What the task requires -> The answer is every line of the records that holds the word "international", copied in full.

Data section ->

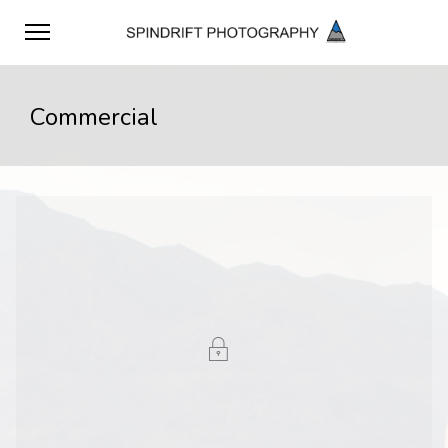
Commercial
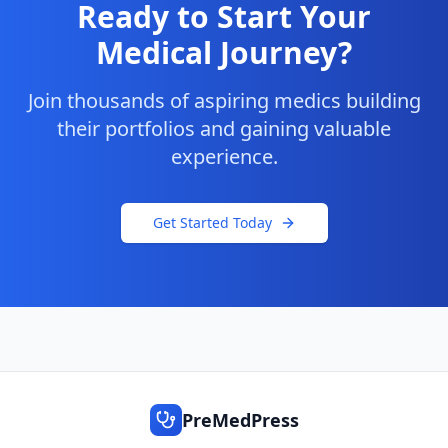
Ready to Start Your
Medical Journey?
Join thousands of aspiring medics building
their portfolios and gaining valuable
experience.
Get Started Today
PreMedPress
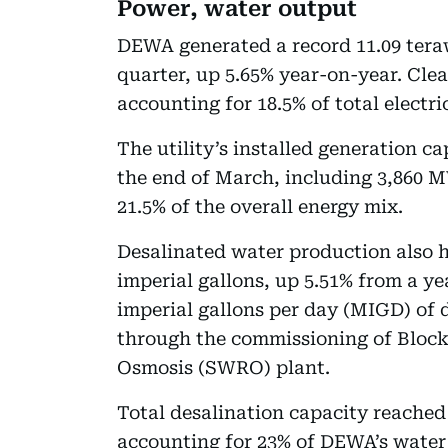
Power, water output
DEWA generated a record 11.09 teraw
quarter, up 5.65% year-on-year. Cle
accounting for 18.5% of total electri
The utility’s installed generation 
the end of March, including 3,860 M
21.5% of the overall energy mix.
Desalinated water production also hi
imperial gallons, up 5.51% from a ye
imperial gallons per day (MIGD) of 
through the commissioning of Block
Osmosis (SWRO) plant.
Total desalination capacity reach
accounting for 23% of DEWA’s water 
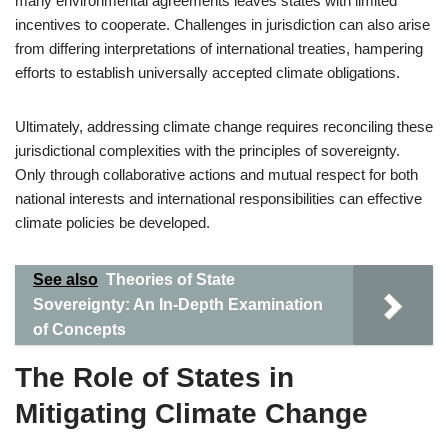
many environmental agreements leaves states with limited
incentives to cooperate. Challenges in jurisdiction can also arise
from differing interpretations of international treaties, hampering
efforts to establish universally accepted climate obligations.
Ultimately, addressing climate change requires reconciling these
jurisdictional complexities with the principles of sovereignty.
Only through collaborative actions and mutual respect for both
national interests and international responsibilities can effective
climate policies be developed.
See also
Theories of State
Sovereignty: An In-Depth Examination
of Concepts
The Role of States in
Mitigating Climate Change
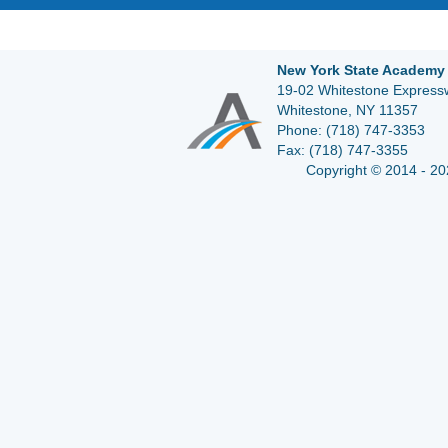
New York State Academy 
19-02 Whitestone Expressw
Whitestone, NY 11357
Phone:
(718) 747-3353
Fax:
(718) 747-3355
Copyright © 2014 - 20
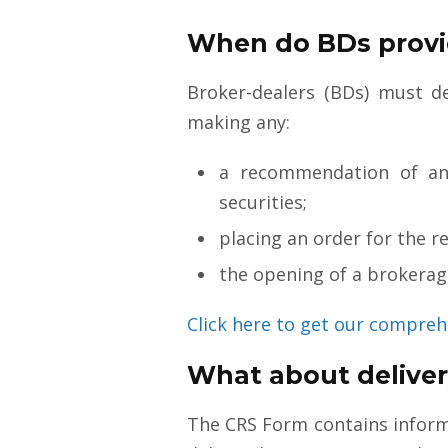
When do BDs provi
Broker-dealers (BDs) must de
making any:
a recommendation of an 
securities;
placing an order for the re
the opening of a brokerage
Click here to get our compreh
What about delivery
The CRS Form contains informa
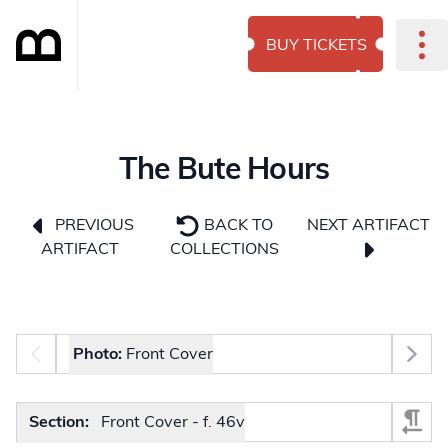
BUY TICKETS
The Bute Hours
NEXT ARTIFACT
PREVIOUS
BACK TO
ARTIFACT
COLLECTIONS
Photo selector
Photo:
Front Cover
Select Section
Section:
Front Cover - f. 46v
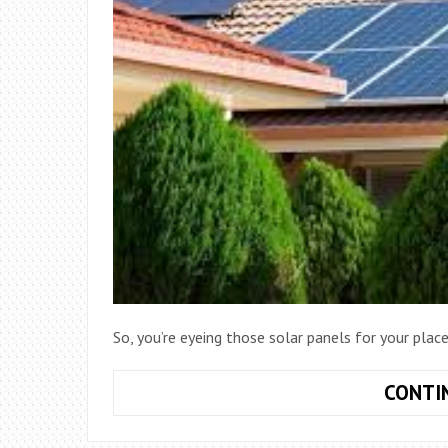
So, you’re eyeing those solar panels for your pla
CONTI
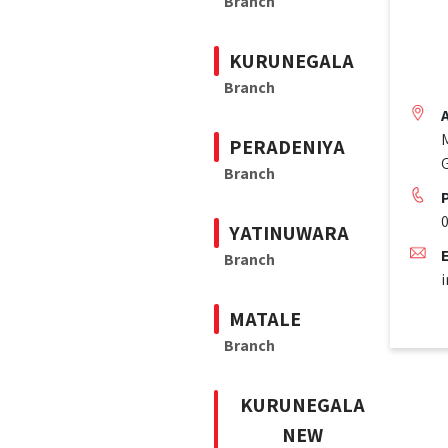
Branch
KURUNEGALA
Branch
PERADENIYA
Branch
YATINUWARA
Branch
i
MATALE
Branch
KURUNEGALA
NEW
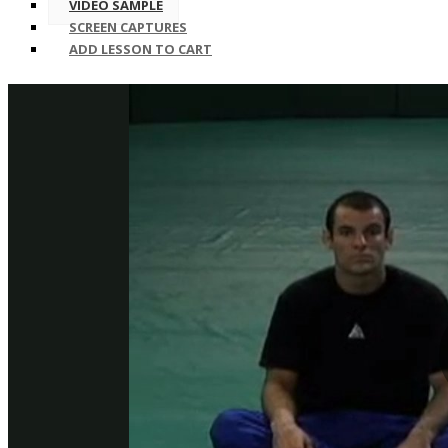
VIDEO SAMPLE
SCREEN CAPTURES
ADD LESSON TO CART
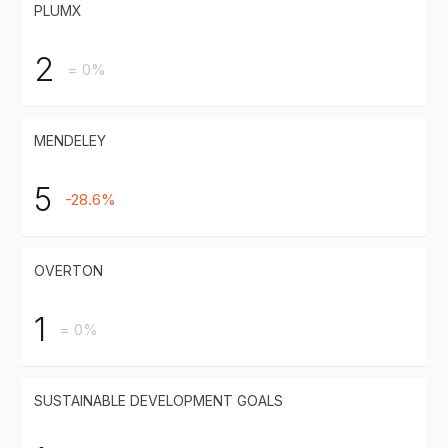
PLUMX
2
= 0%
MENDELEY
5
-28.6%
OVERTON
1
= 0%
SUSTAINABLE DEVELOPMENT GOALS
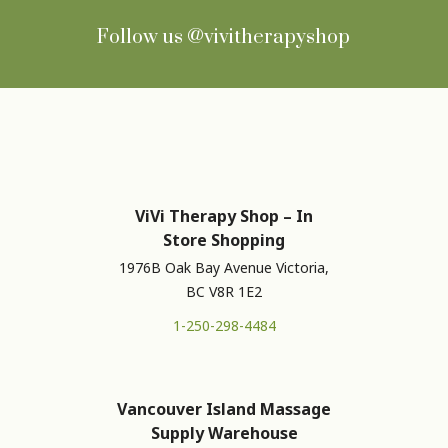
Follow us
@vivitherapyshop
ViVi Therapy Shop – In
Store Shopping
1976B Oak Bay Avenue Victoria,
BC V8R 1E2
1-250-298-4484
Vancouver Island Massage
Supply Warehouse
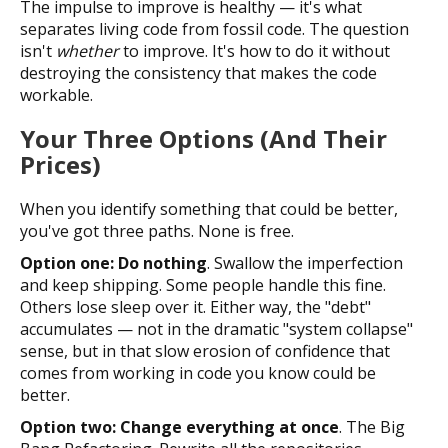
The impulse to improve is healthy — it's what
separates living code from fossil code. The question
isn't
whether
to improve. It's how to do it without
destroying the consistency that makes the code
workable.
Your Three Options (And Their
Prices)
When you identify something that could be better,
you've got three paths. None is free.
Option one: Do nothing
. Swallow the imperfection
and keep shipping. Some people handle this fine.
Others lose sleep over it. Either way, the "debt"
accumulates — not in the dramatic "system collapse"
sense, but in that slow erosion of confidence that
comes from working in code you know could be
better.
Option two: Change everything at once
. The Big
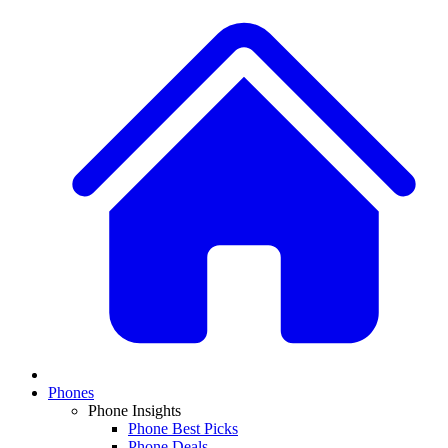
Phones
Phone Insights
Phone Best Picks
Phone Deals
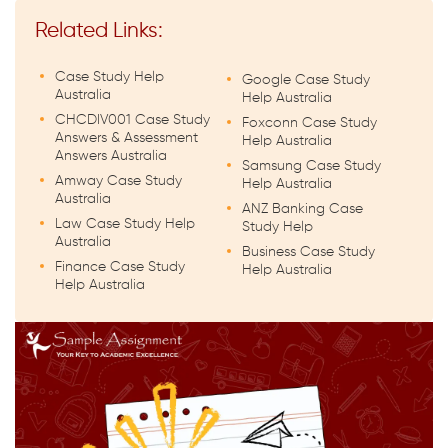
Related Links:
Case Study Help
Google Case Study
Australia
Help Australia
CHCDIV001 Case Study
Foxconn Case Study
Answers & Assessment
Help Australia
Answers Australia
Samsung Case Study
Amway Case Study
Help Australia
Australia
ANZ Banking Case
Law Case Study Help
Study Help
Australia
Business Case Study
Finance Case Study
Help Australia
Help Australia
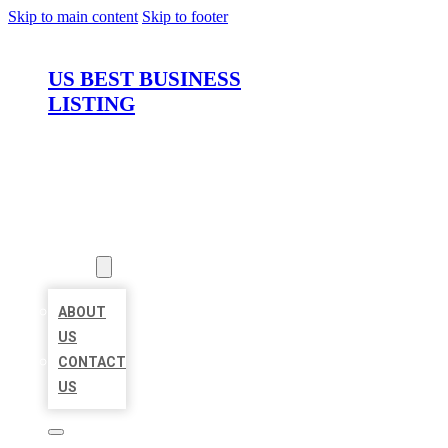
Skip to main content
Skip to footer
US BEST BUSINESS
LISTING
HOME
LOCATIONS
ABOUT
ABOUT
US
CONTACT
US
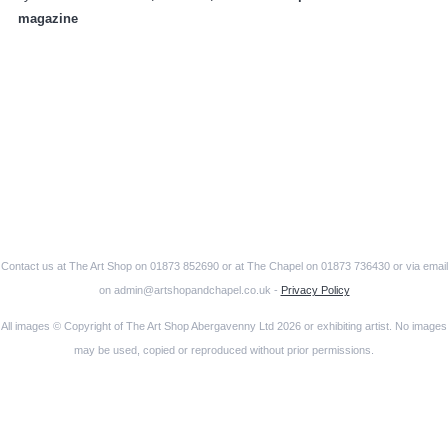
magazine
Contact us at The Art Shop on 01873 852690 or at The Chapel on 01873 736430 or via email
on admin@artshopandchapel.co.uk -
Privacy Policy
All images © Copyright of The Art Shop Abergavenny Ltd 2026 or exhibiting artist. No images
may be used, copied or reproduced without prior permissions.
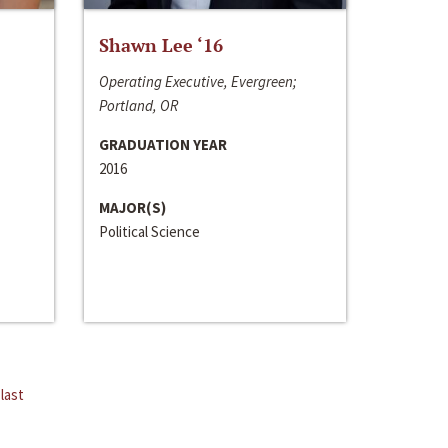
Shawn Lee ‘16
Operating Executive, Evergreen;
Portland, OR
GRADUATION YEAR
2016
MAJOR(S)
Political Science
last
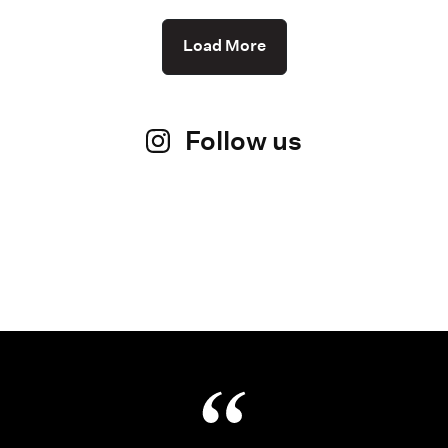
Load More
Follow us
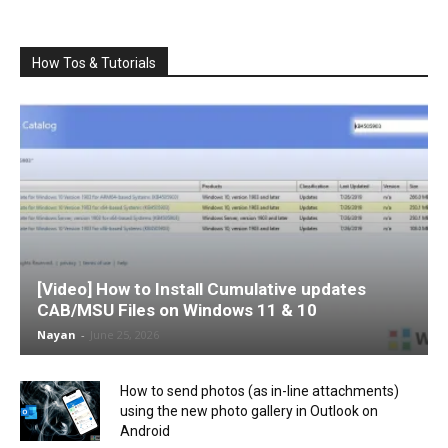
How Tos & Tutorials
[Video] How to Install Cumulative updates
CAB/MSU Files on Windows 11 & 10
Nayan
-
June 25, 2026
How to send photos (as in-line attachments)
using the new photo gallery in Outlook on
Android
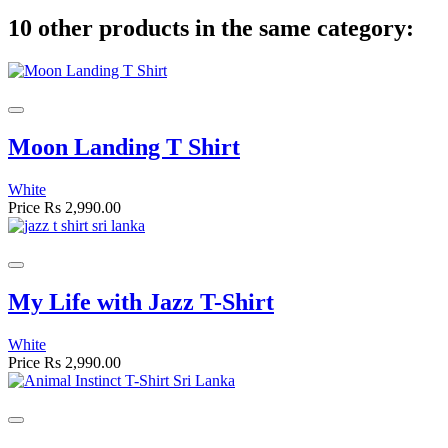
10 other products in the same category:
Moon Landing T Shirt
White
Price
Rs 2,990.00
My Life with Jazz T-Shirt
White
Price
Rs 2,990.00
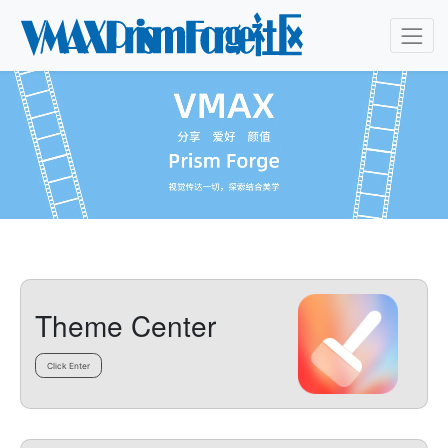
Theme Center
Click Enter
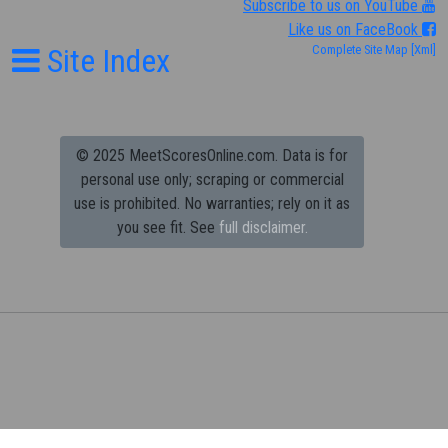
Subscribe to us on YouTube
Like us on FaceBook
Site Index
Complete Site Map
[Xml]
© 2025 MeetScoresOnline.com. Data is for
personal use only; scraping or commercial
use is prohibited.
No warranties; rely on it as
you see fit. See
full disclaimer.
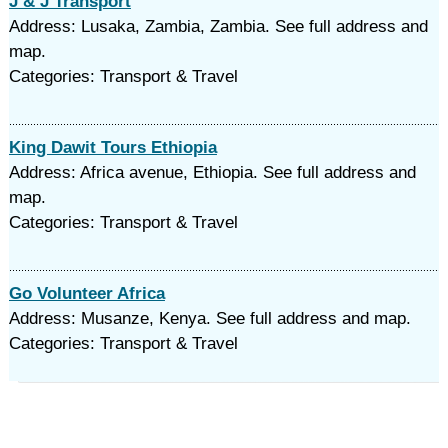
J & J Transport
Address: Lusaka, Zambia, Zambia. See full address and
map.
Categories: Transport & Travel
King Dawit Tours Ethiopia
Address: Africa avenue, Ethiopia. See full address and
map.
Categories: Transport & Travel
Go Volunteer Africa
Address: Musanze, Kenya. See full address and map.
Categories: Transport & Travel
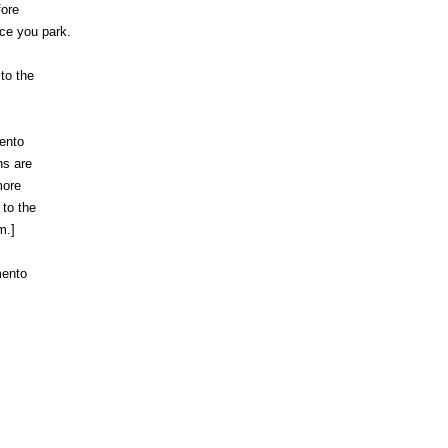
fore
ce you park.
 to the
ento
ns are
more
 to the
m.]
mento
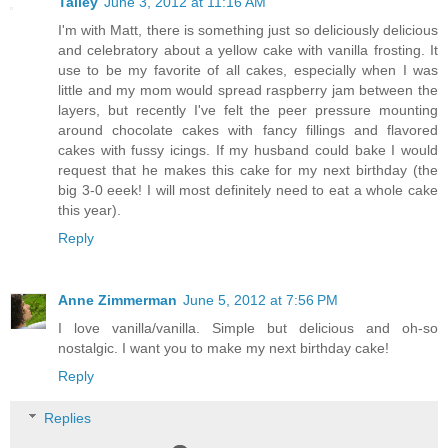
Talley
June 3, 2012 at 11:16 AM
I'm with Matt, there is something just so deliciously delicious
and celebratory about a yellow cake with vanilla frosting. It
use to be my favorite of all cakes, especially when I was
little and my mom would spread raspberry jam between the
layers, but recently I've felt the peer pressure mounting
around chocolate cakes with fancy fillings and flavored
cakes with fussy icings. If my husband could bake I would
request that he makes this cake for my next birthday (the
big 3-0 eeek! I will most definitely need to eat a whole cake
this year).
Reply
Anne Zimmerman
June 5, 2012 at 7:56 PM
I love vanilla/vanilla. Simple but delicious and oh-so
nostalgic. I want you to make my next birthday cake!
Reply
Replies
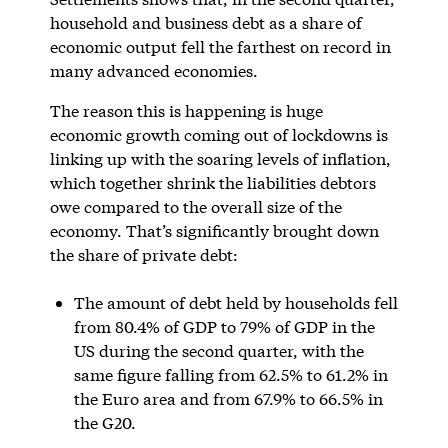
household and business debt as a share of
economic output fell the farthest on record in
many advanced economies.
The reason this is happening is huge
economic growth coming out of lockdowns is
linking up with the soaring levels of inflation,
which together shrink the liabilities debtors
owe compared to the overall size of the
economy. That’s significantly brought down
the share of private debt:
The amount of debt held by households fell
from 80.4% of GDP to 79% of GDP in the
US during the second quarter, with the
same figure falling from 62.5% to 61.2% in
the Euro area and from 67.9% to 66.5% in
the G20.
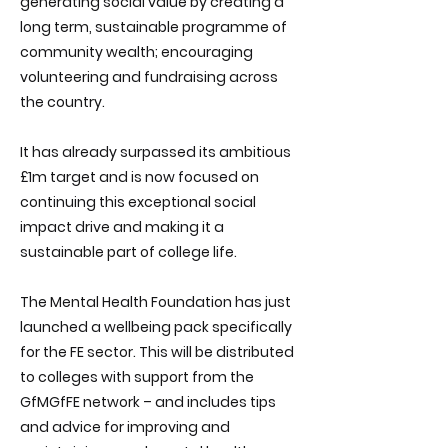
generating social value by creating a
long term, sustainable programme of
community wealth; encouraging
volunteering and fundraising across
the country.
It has already surpassed its ambitious
£1m target and is now focused on
continuing this exceptional social
impact drive and making it a
sustainable part of college life.
The Mental Health Foundation has just
launched a wellbeing pack specifically
for the FE sector. This will be distributed
to colleges with support from the
GfMGfFE network – and includes tips
and advice for improving and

Written solution ->
from differing interpretations of international treaties, hampering
national interests and international responsibilities can effective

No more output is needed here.